As I noticed over at the big house, rightblogger reaction shows some confusion. It's as if their Morning Memo simply read, "Sorry, folks, you're on your own." Some of the more rabid among them have at this writing played the news very low-key. I'm guessing they don't want to buck the populist tide too much.

Of course it's more fun when just let it all hang out.

There are some straight-up shouters ("Executive Pay Capped at $500,000: Liberty Just Died in America"), but I prefer the ones who think they have a clever response, like Hindrocket at Power Line. He says the cap is unfair because "a number of banks were forced by the federal government to accept TARP funds that they didn't want." Likewise, they were forced to take FDIC insurance; government nannies are always making these brave rebels follow their stupid rules. Then he quotes a "reader" who says why don't they put a salary cap on PBS, hmm? There's a lot of this sort of thing going around as conservatives try to redefine "bailout" as "any government spending we don't like." I half hope it catches on, so I may suggest that the government stop bailing out churches, faith-based organizations, the military, etc.

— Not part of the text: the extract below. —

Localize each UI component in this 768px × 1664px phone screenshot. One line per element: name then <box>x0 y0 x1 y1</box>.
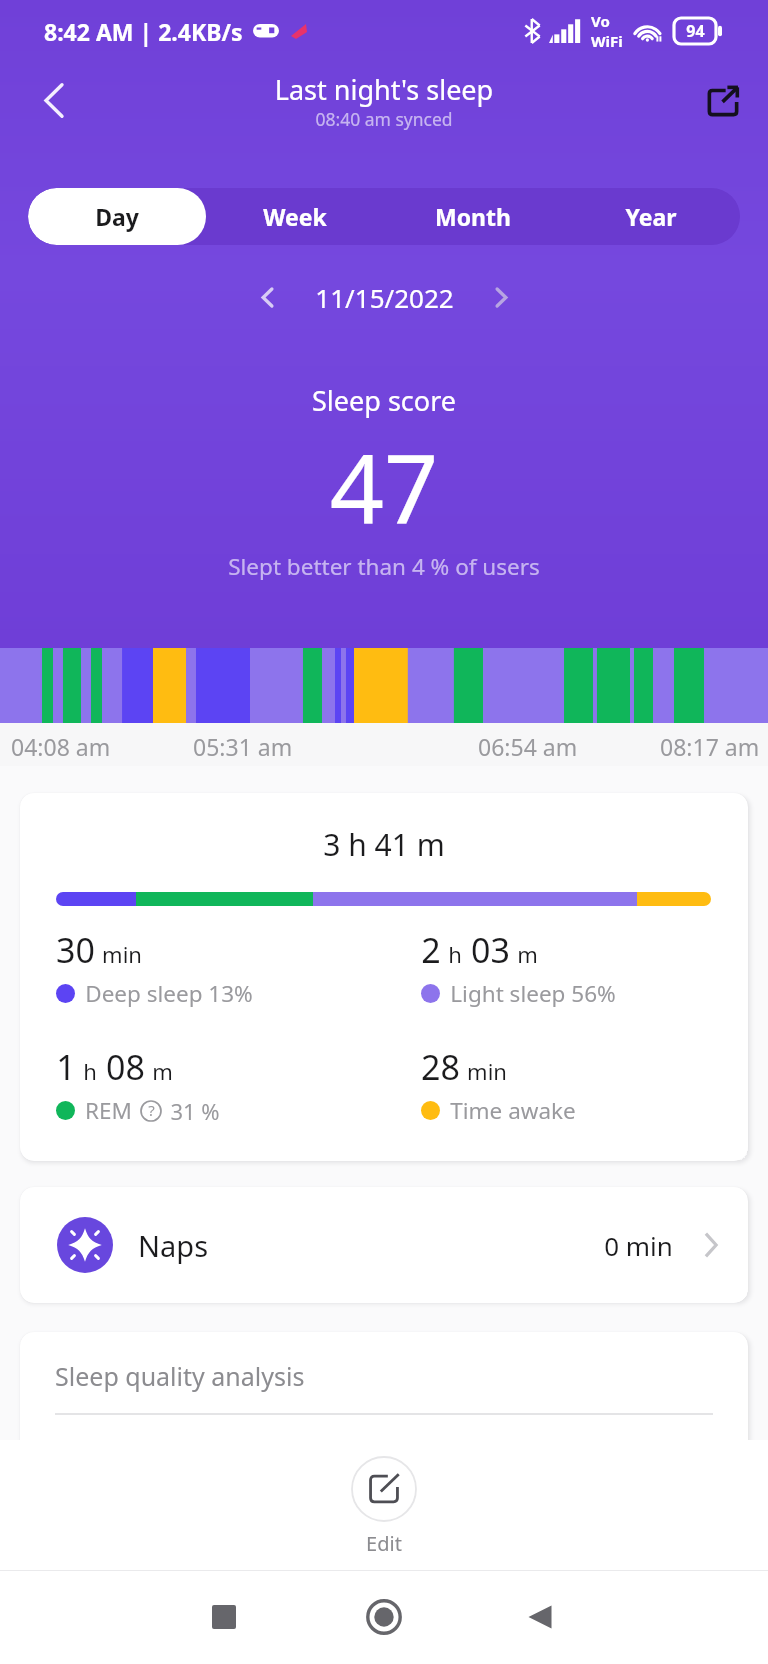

Over at the Heritage Foundation, Andrew Grossman asks, "$500,000 per year, while a large amount, is hardly extravagant. Think: Is someone like Steve Jobs at Apple worth that much? The market seems to think he’s worth billions to the company." Indeed it does, but probably because Jobs isn't running his company into the ground, which is more than we can say for the TARP babies. "And," adds Grossman, "even if the brilliant types stay on at lower pay, they may not put their all into their work. After all, once you’ve maxed out compensation for the year, why bother putting in 12-hour days and working weekends?" Why indeed? They were doing that all the way up to collapse; clearly a radically different approach is needed, one that might involve spending time with their loved ones. Let bankers' hours be bankers' hours! Then maybe we can all work less, like the French.

Finally, Grossman worries about
the end of job-exit as a signal. In economics, 'signaling' is how individuals convey information to others, often through their actions... On Wall Street, talent walking out the door signals that your firm is in big trouble. But with pay caps, there’s little reason to exit so swiftly.
First, it's a little fucking late for "signaling," and second, they don't need pay caps as a reason to stick to their jobs when there's a looming depression already in place --which happens to have been largely caused by these bright boys -- to convince them not to take their chances on what's left of the open market.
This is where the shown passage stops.